> **Assigned task**
When you reach the line with "Identify the location of #20." in the listing below, write out that line and every one after it exactly, and skip the pictures.

> **Supplied records**
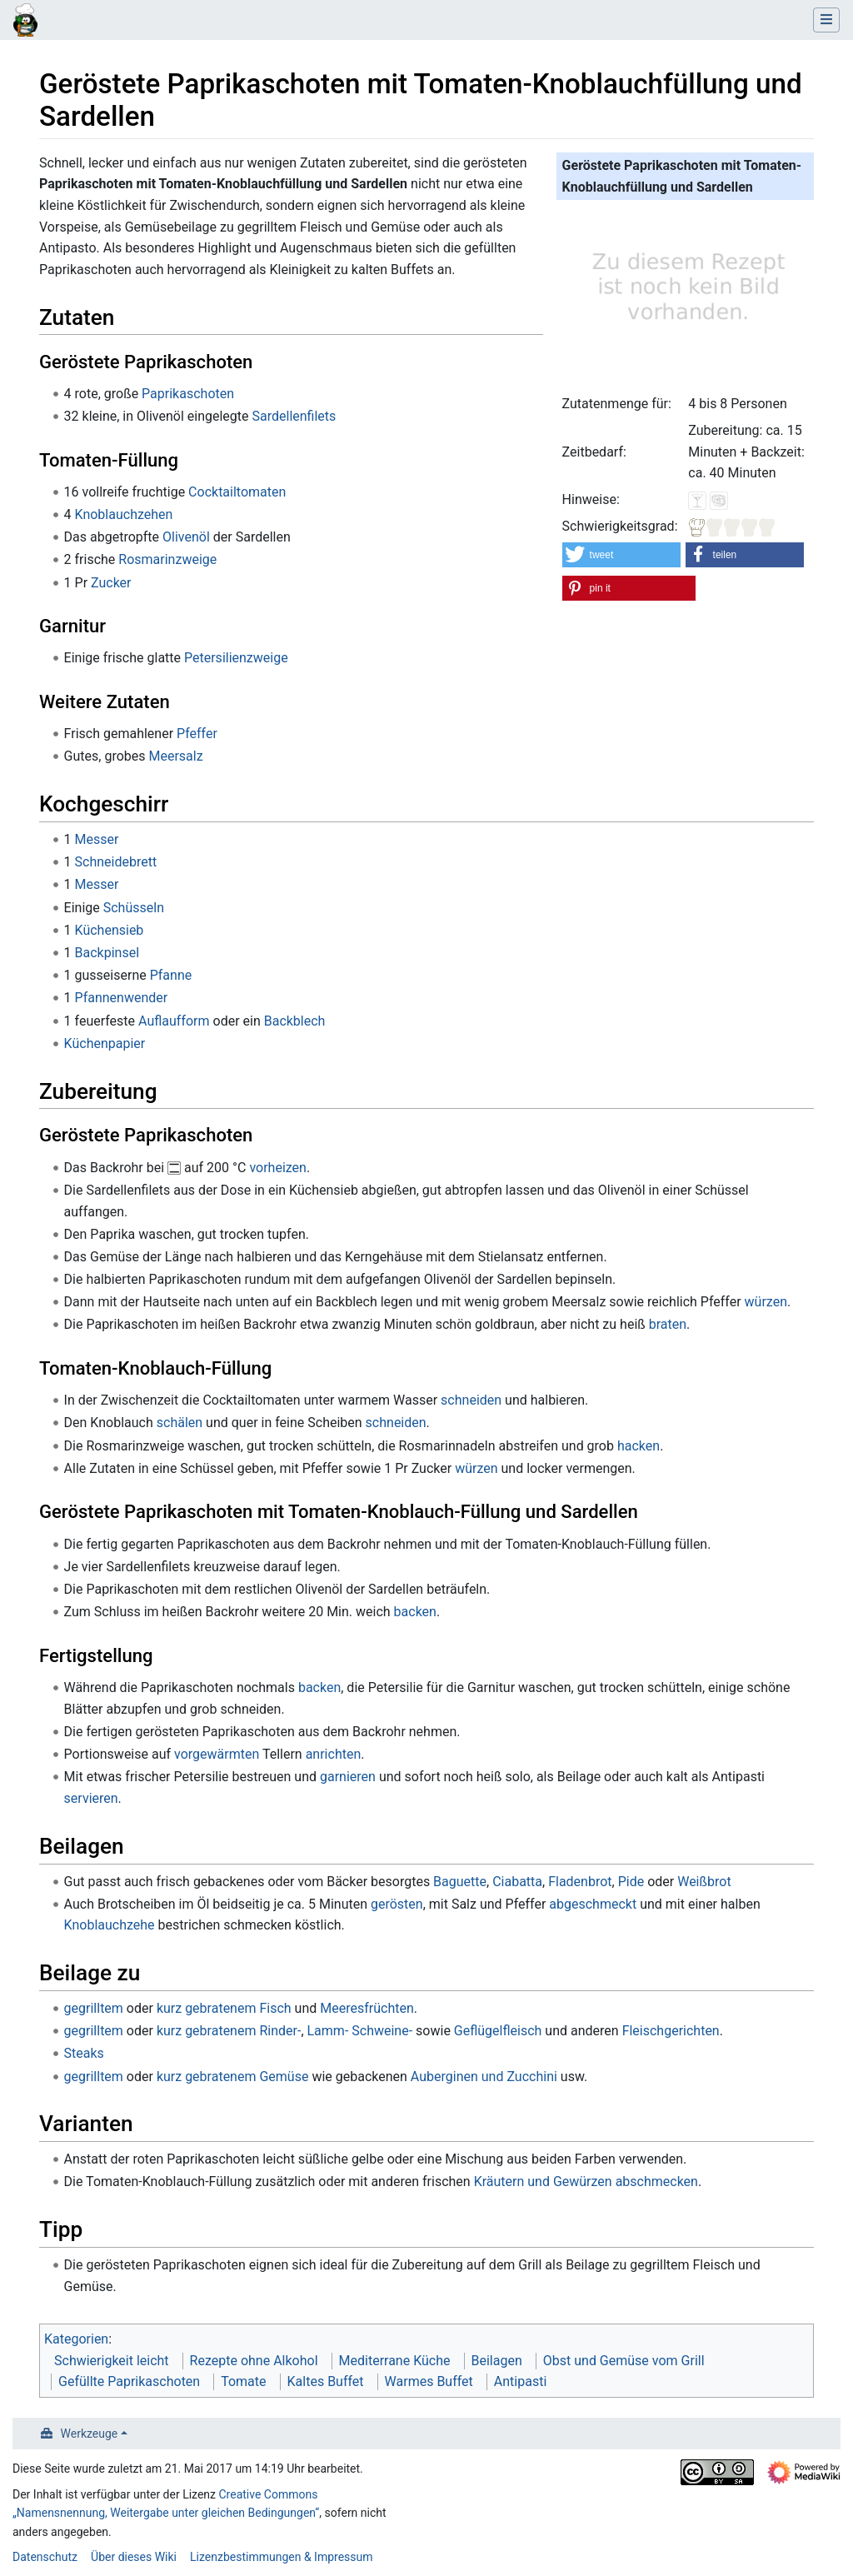 The width and height of the screenshot is (853, 2576). What do you see at coordinates (278, 1168) in the screenshot?
I see `vorheizen` at bounding box center [278, 1168].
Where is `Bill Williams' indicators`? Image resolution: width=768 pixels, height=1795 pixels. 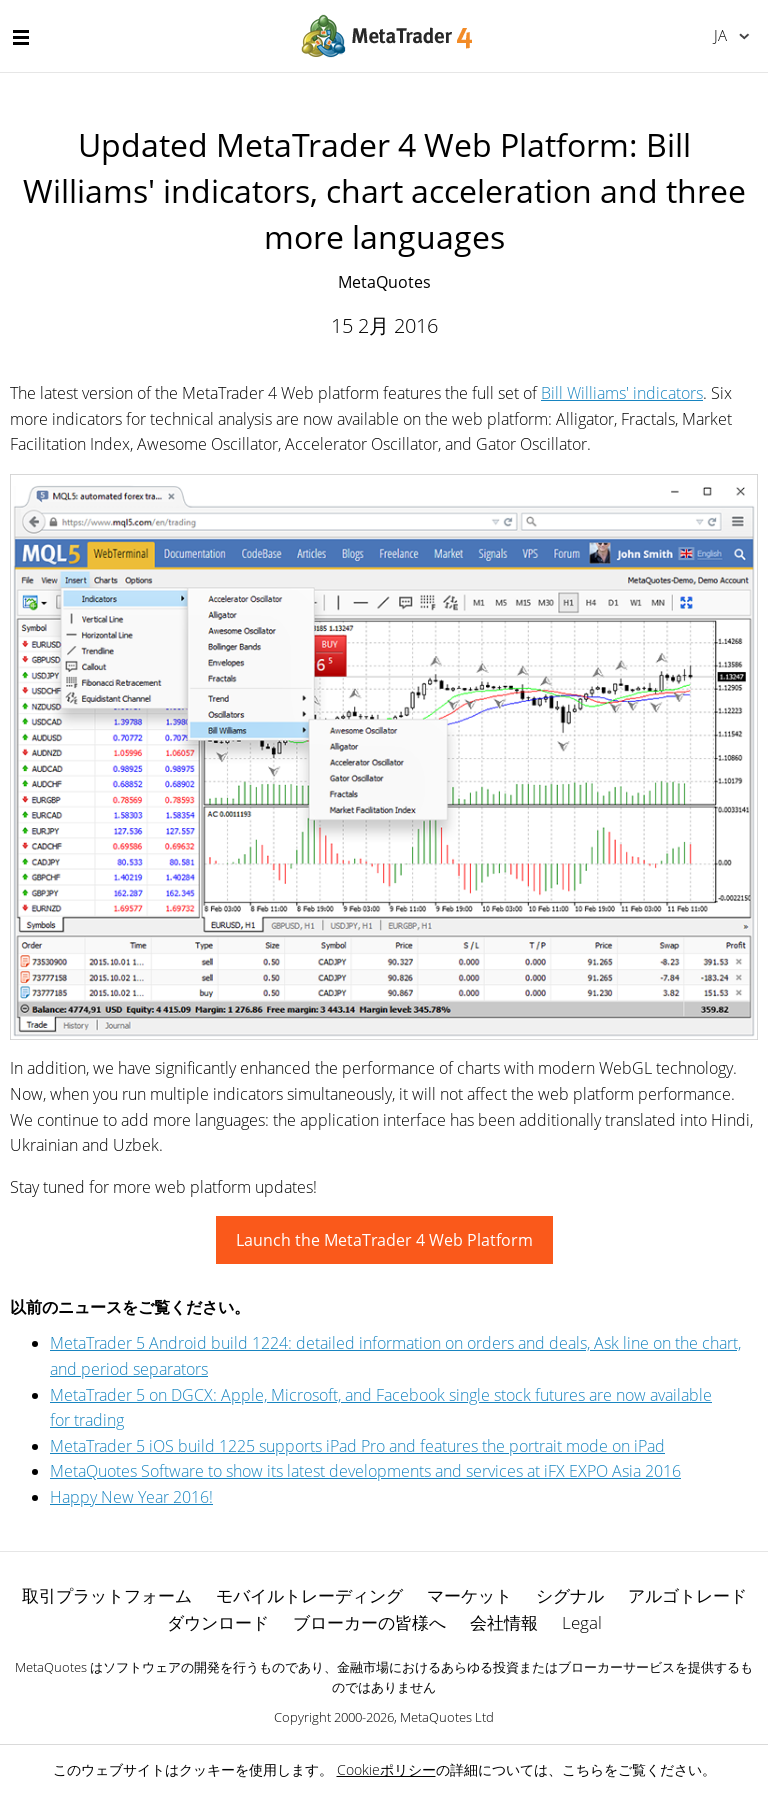 Bill Williams' indicators is located at coordinates (622, 393).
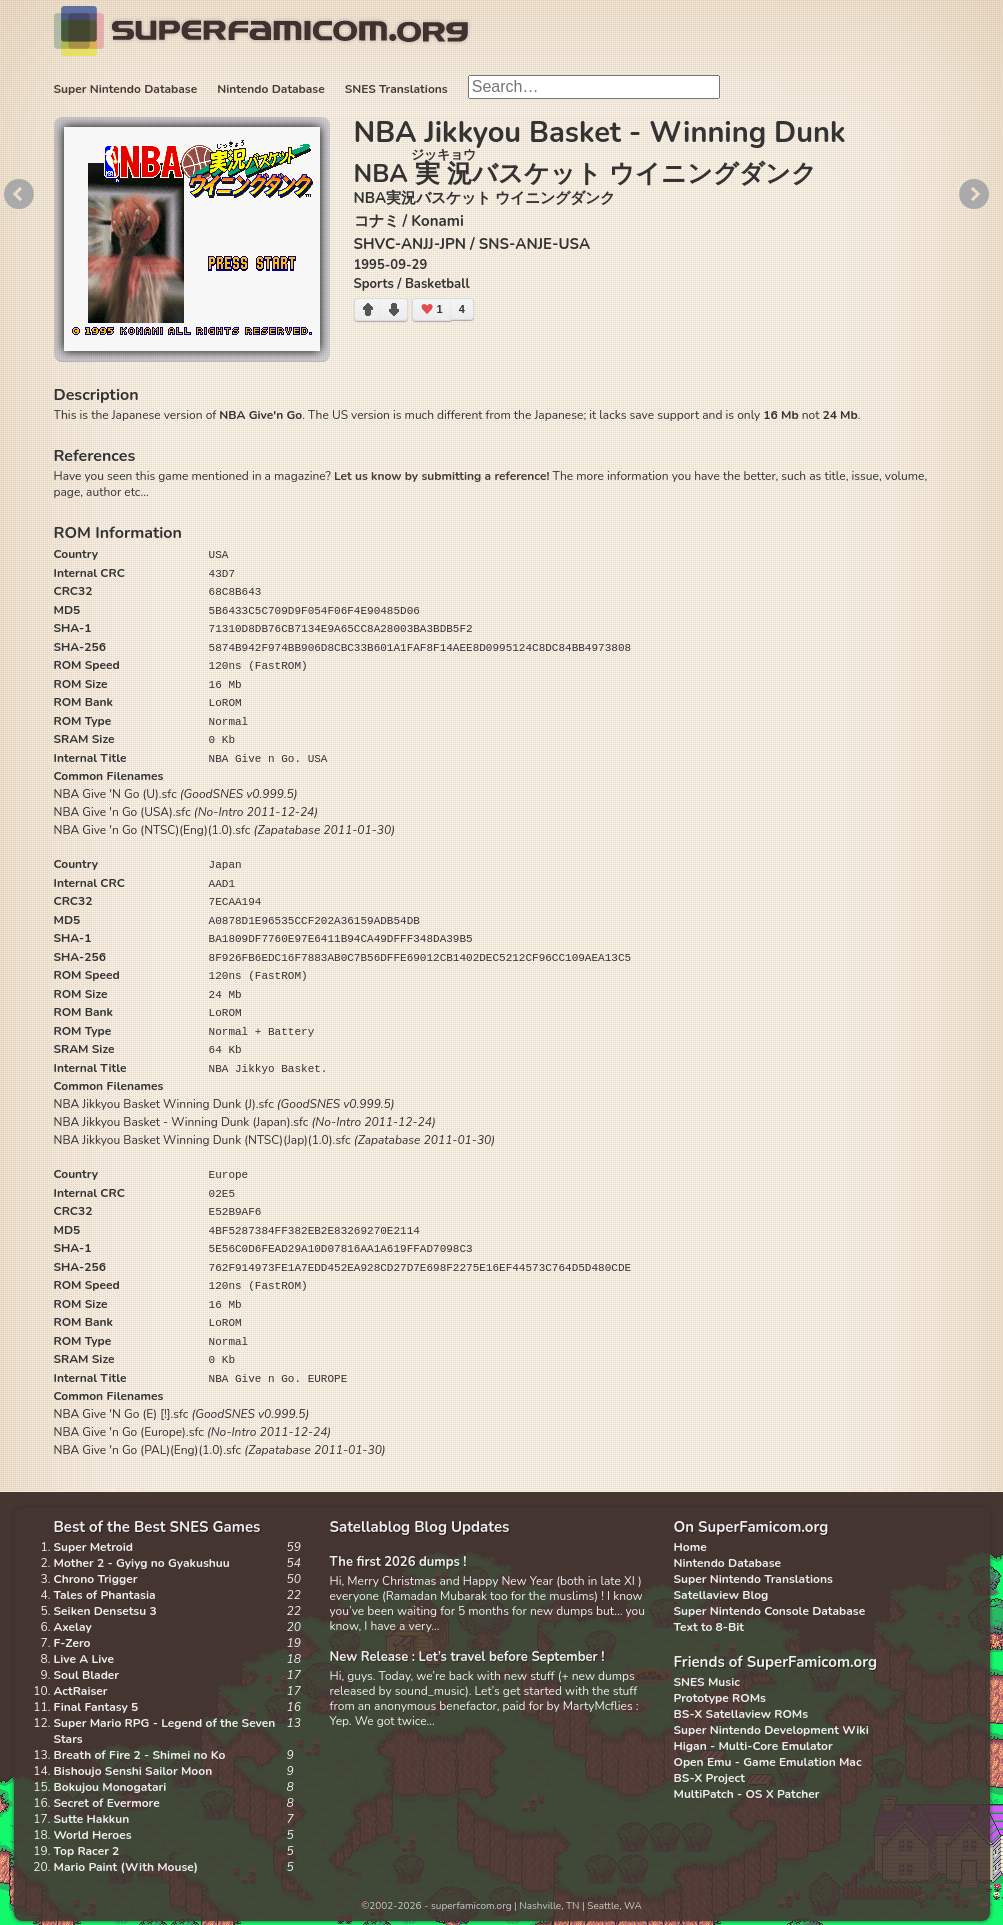  Describe the element at coordinates (770, 1611) in the screenshot. I see `Super Nintendo Console Database` at that location.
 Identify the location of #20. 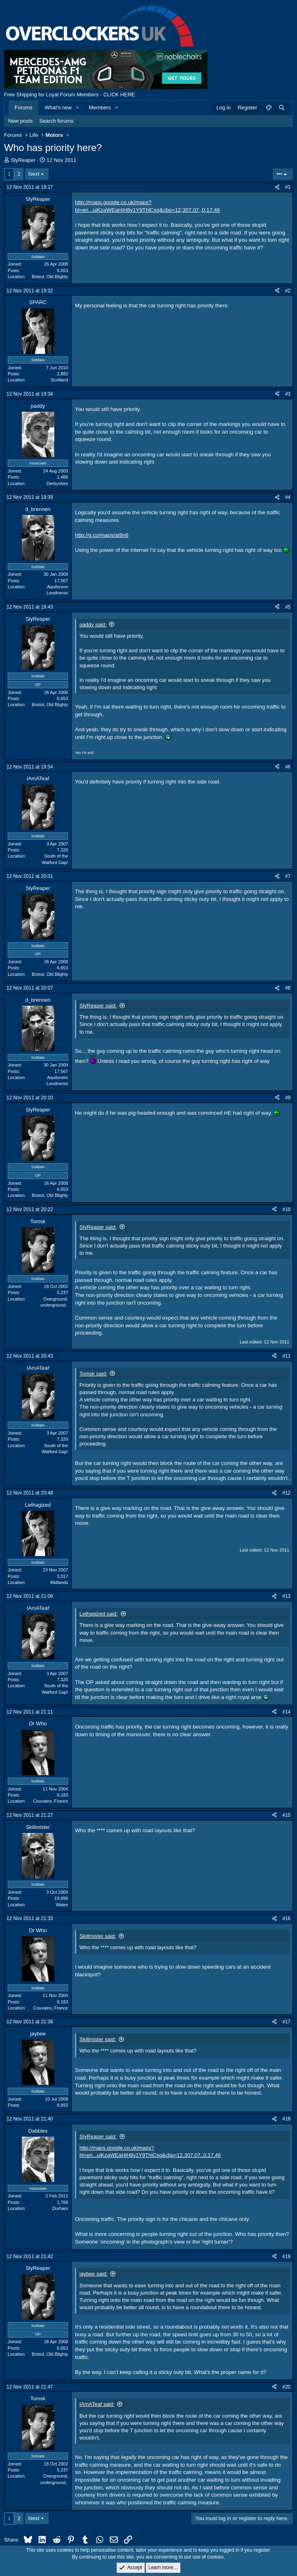
(286, 2387).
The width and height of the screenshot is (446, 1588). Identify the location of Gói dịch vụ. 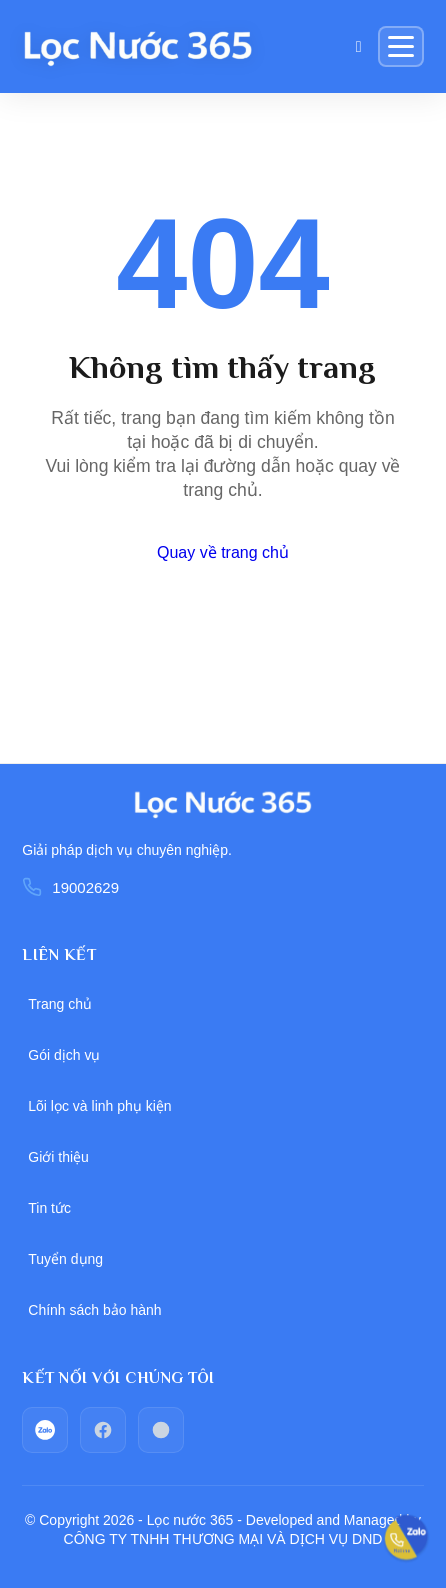
(64, 1055).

> **Response for this exercise**
 Identify the location of #20. 
(286, 2387).
The width and height of the screenshot is (446, 1588). Identify the location of Gói dịch vụ. 
(64, 1055).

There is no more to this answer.